## Your assignment
In the data below, find every line with the word "each" and copy it out.

## Dataset excerpts
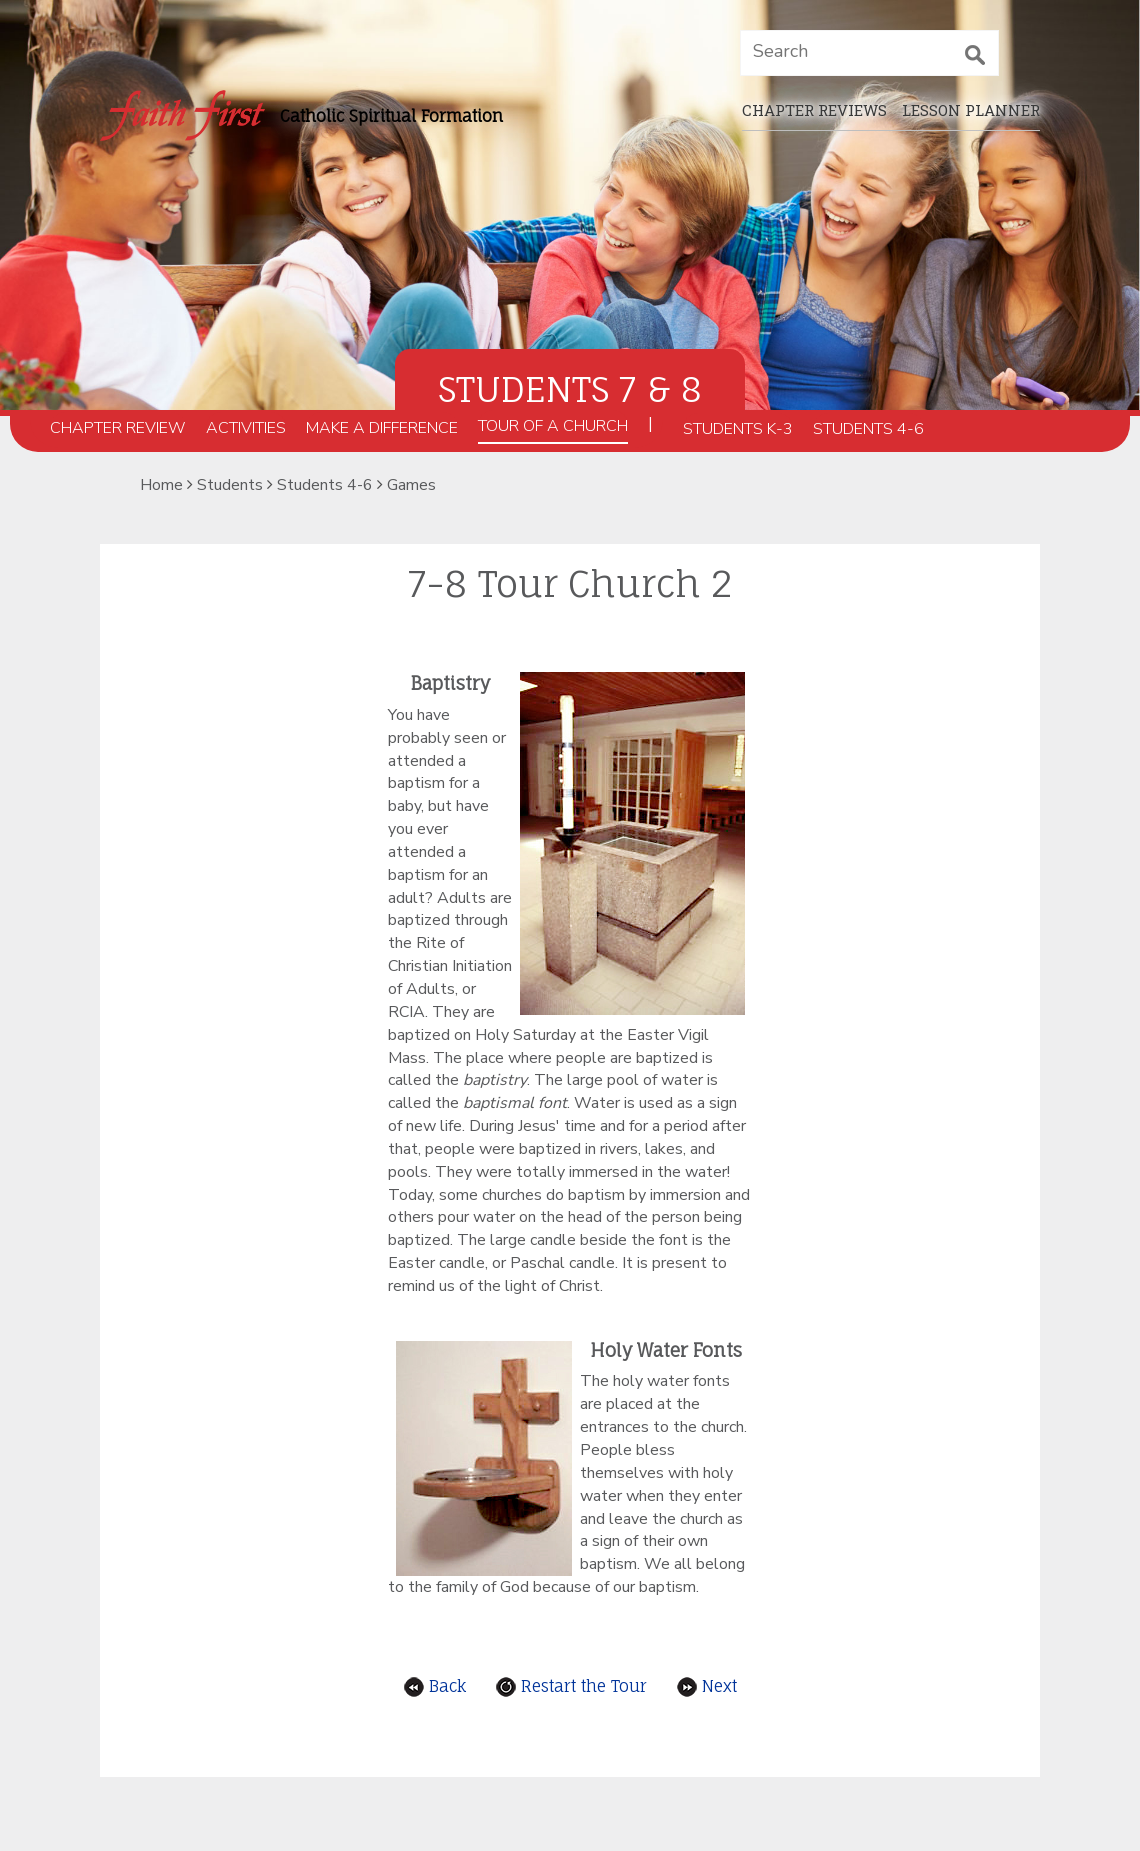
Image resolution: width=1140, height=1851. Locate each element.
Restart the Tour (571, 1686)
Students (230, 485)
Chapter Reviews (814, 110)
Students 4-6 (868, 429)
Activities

* * *

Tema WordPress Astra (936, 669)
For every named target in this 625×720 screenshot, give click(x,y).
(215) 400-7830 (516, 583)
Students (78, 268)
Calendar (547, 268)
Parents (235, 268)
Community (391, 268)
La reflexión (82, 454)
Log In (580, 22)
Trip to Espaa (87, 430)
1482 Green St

--

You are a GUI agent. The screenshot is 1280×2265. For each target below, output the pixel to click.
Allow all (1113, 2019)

## Response to the task
Image resolution: width=1140, height=1851. Locate each element.
You are a GUI agent. The screenshot is 1280×2265. For each target below, output the pixel to click.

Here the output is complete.